Zapowiedź wyboru wykonawców robót utrzymaniowych na polskiej sieci kolejowej w drodze przetargu jest, zdaniem Budimeksu, szansą na optymalizację wydatków PKP PLK. Firma zamierza ubiegać się o pozyskanie kontraktów w tym zakresie. W polu zainteresowania spółki pozostają też inne duże zamówienia na roboty budowlane, w tym dotyczące magistrali Rail Baltica.
– Dwa lata przerwy w podpisywaniu umów sprawiły, że firmy specjalizujące się w realizacji robót kolejowych są bardzo zdeterminowane, żeby pozyskiwać zamówienia z rynku – ocenił Maciej Olek, członek zarządu spółki Budimex. Przekłada się to na oferowane w przetargach ceny. Przedsiębiorstwo zachowuje jednak spokój, starając się kalkulować swoje propozycje w sposób odpowiedzialny. – Od lat inwestujemy w rozwój taboru i technologii dla prac utrzymaniowych – w ostatnich czterech latach wydaliśmy na ten cel ok. 200 mln zł i dysponujemy obecnie ponad 83 jednostkami specjalistycznego sprzętu kolejowego. Jesteśmy gotowi do podjęcia nowych kontraktów utrzymaniowych, ale nie wykonujemy żadnych nerwowych ruchów i czekamy na swoją kolej – skomentował nasz rozmówca.
Spółka ma zagwarantowaną pracę
Przypomnijmy, że w marcu 2025 r. konsorcjum z udziałem Budimeksu
wygrało przetarg na budowę głównej linii Rail Baltica w Estonii. Łączny kontrakt na ponad 58 km trasy jest wart ok. 332 mln euro, tj. ok. 1,4 mld zł).
Budimex przyjął z entuzjazmem
zapowiedzi PKP PLK dotyczące ogłoszenia przetargów na roboty utrzymaniowe. – To krok w kierunku, którego rynek oczekuje od lat. Uważam, że komercjalizacja utrzymania infrastruktury kolejowej może zwiększyć efektywność wykorzystania środków, co w konsekwencji przełoży się na lepszą jakość robót – przekonywał nasz rozmówca. Dodał, że jego przedsiębiorstwo będzie ubiegać się o te zamówienia. W zależności od ich skali jest też gotowe do uzupełnienia swojego parku sprzętowego w celu realizacji kontraktów utrzymaniowych. Obecnie spółka wdraża nowy pociąg utrzymaniowy MTW 100.216 Plasser&Theurer, przeznaczony do modernizacji sieci trakcyjnej.
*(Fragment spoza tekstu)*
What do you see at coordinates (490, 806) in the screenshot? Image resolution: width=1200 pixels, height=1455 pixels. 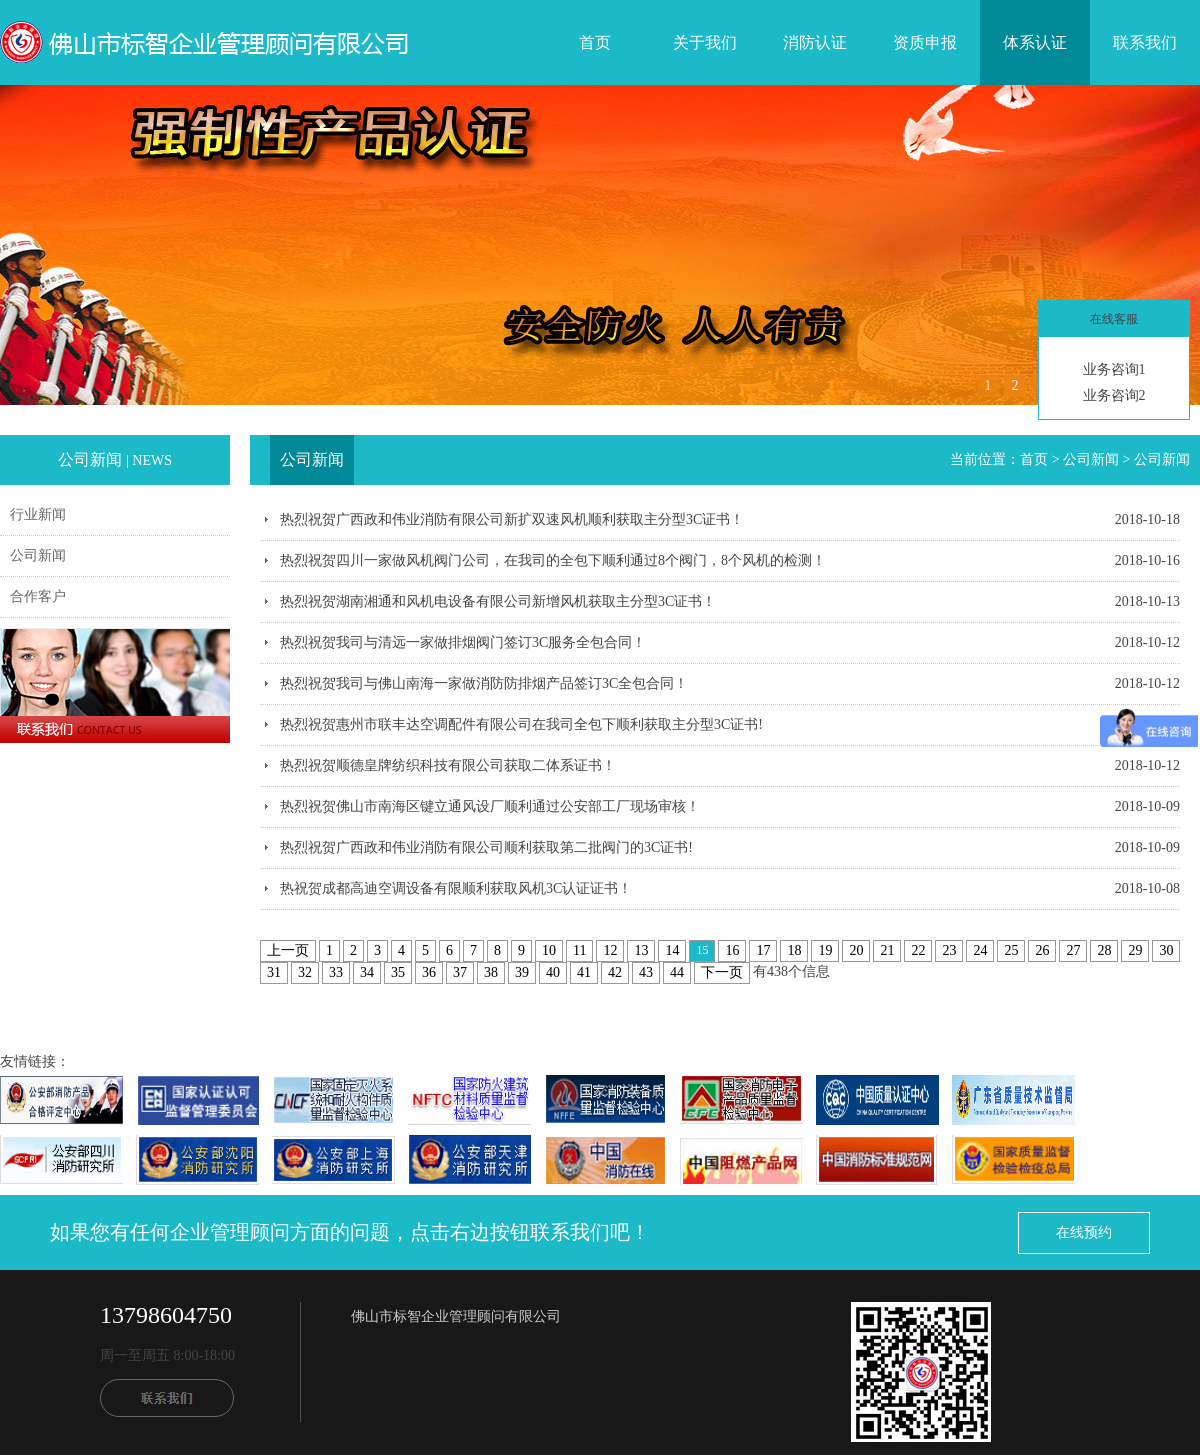 I see `热烈祝贺佛山市南海区键立通风设厂顺利通过公安部工厂现场审核！` at bounding box center [490, 806].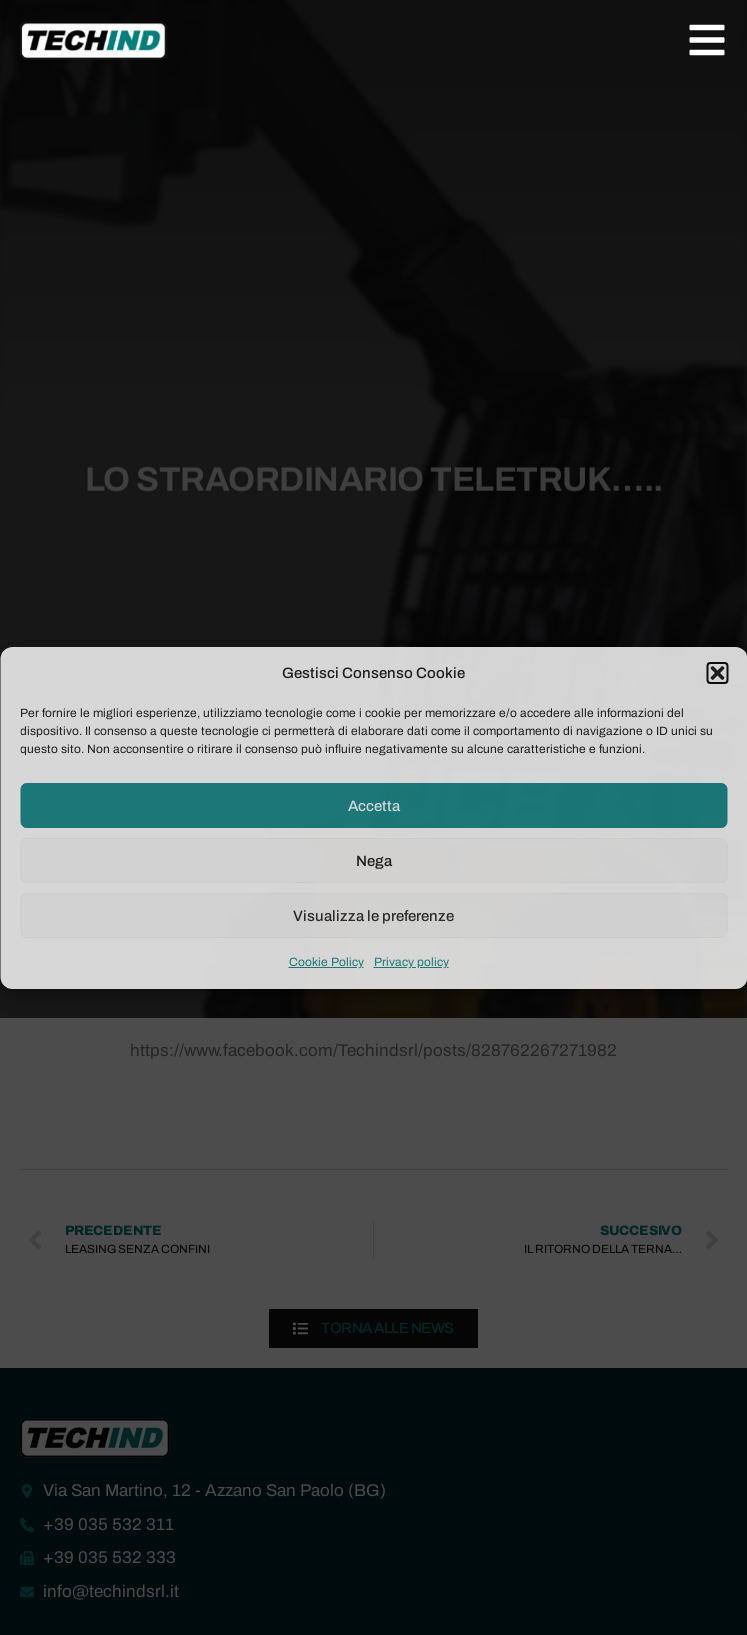 The height and width of the screenshot is (1635, 747). Describe the element at coordinates (411, 962) in the screenshot. I see `Privacy policy` at that location.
Budimex jest też gotowy do podjęcia robót z wielu branż: od infrastruktury torowej po sieć trakcyjną. Wyjątkiem jest sterowanie ruchem kolejowym, ponieważ prace w tym zakresie wymagają dostępu do konkretnych technologii, które aktualnie nie są priorytetem biznesowym spółki.
Budownictwo musi stać się atrakcyjniejsze dla młodych
Wyzwaniem z pewnością byłoby pozyskanie dodatkowego personelu. – Atrakcyjność pracy w budownictwie, nie tylko spadła w Polsce – przyznał Maciej Olek. Ocenił, że wspólny wysiłek przedsiębiorstw budowlanych, uczelni i strony rządowej powinien skupić się na zachęcaniu młodych ludzi do podejmowania pracy w tym sektorze, aby kluczowe dla kraju inwestycyjne mogły zostać zrealizowane bez odpowiedniej liczby pracowników. Jednym z największych przedsięwzięć w kraju jest oczywiście planowana budowa CPK.
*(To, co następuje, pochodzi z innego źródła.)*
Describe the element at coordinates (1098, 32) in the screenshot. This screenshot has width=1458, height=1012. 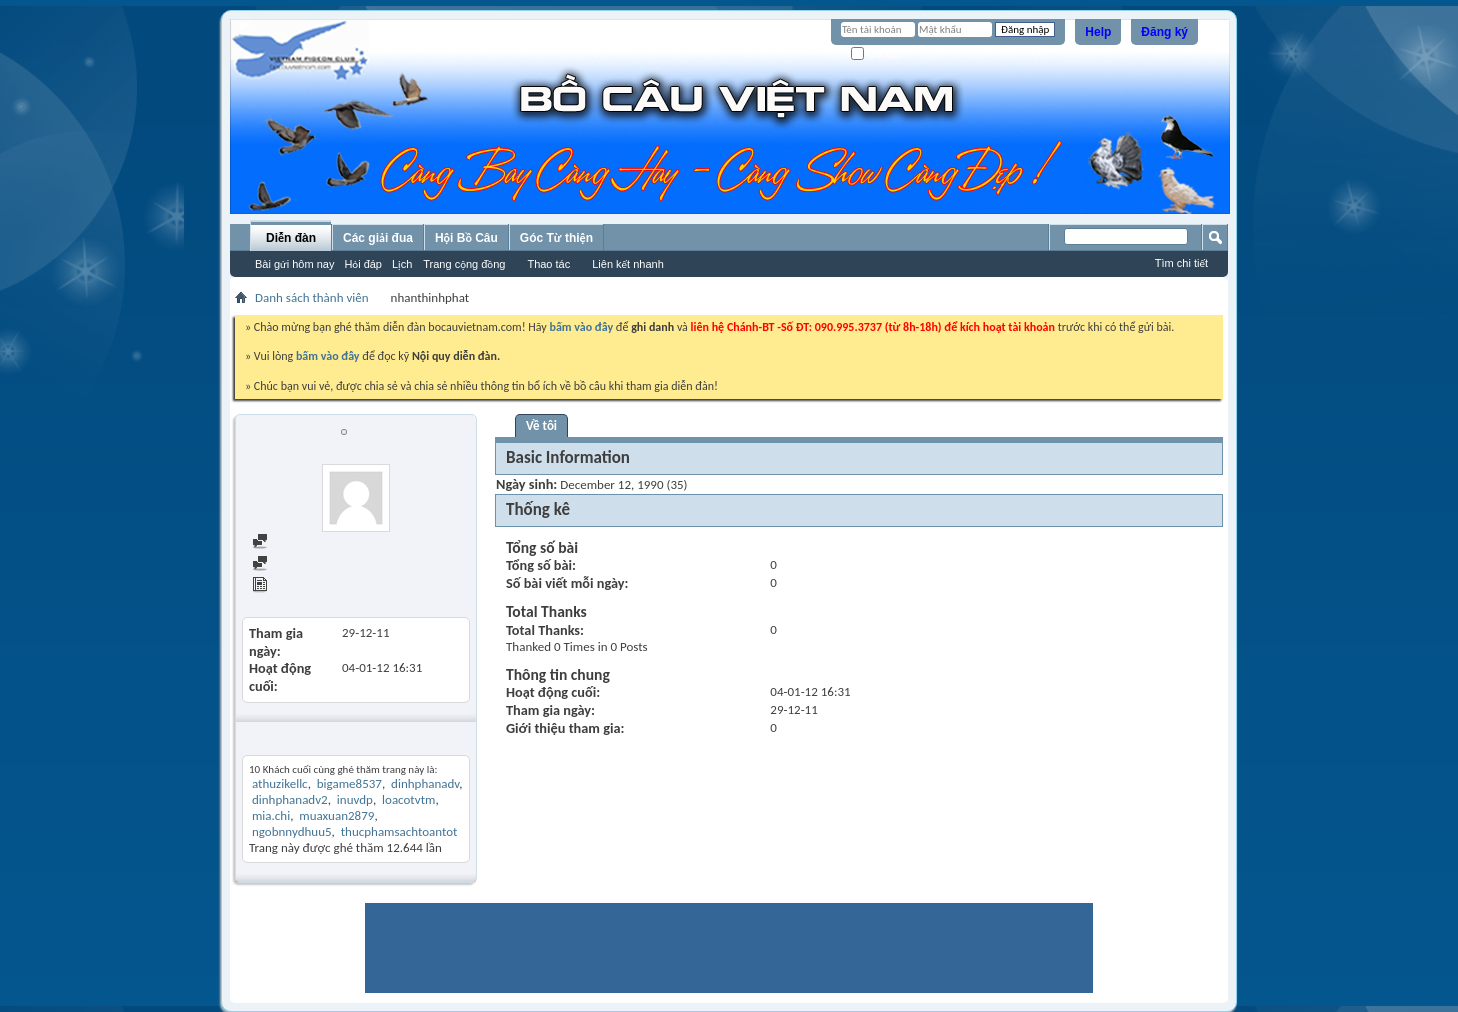
I see `Help` at that location.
Ostatnio Centralny Port Komunikacyjny rozpoczął rozmowy z branżą budowlaną dotyczące dalszych działań spółki, co Budimex ocenił jako krok we właściwą stronę. – Myślę, że zawsze dialog jest dobry dla sprawy, a szansa na wypracowanie optymalnych rozwiązań rośnie – przekonywał przedstawiciel Budimeksu. Działania firmy zgodnie z przyjętą strategią w zakresie zdobywania nowych rynków, będą także prowadzone poza Polską.
Celem jest zwiększenie udziału w rynku czeskim
Niedawno Budimex pozyskał
pierwszy kontrakt kolejowy w Czechach. – Oczywiście realizowaliśmy mniejsze projekty z wykorzystaniem naszego sprzętu już wcześniej, ale pozyskany kontrakt jest dla nas dużym sukcesem. Długo pracowaliśmy, aby przygotować się do wejścia na rynek Czeski. Poznawaliśmy go i tworzyliśmy dopasowane do niego kompetencje. Finalnie udało się pozyskać nowy kontrakt – skomentował członek zarządu Budimeksu. Zapewnił, że spółka będzie dążyć do zwiększenia skali swojej działalności za południową granicą Polski.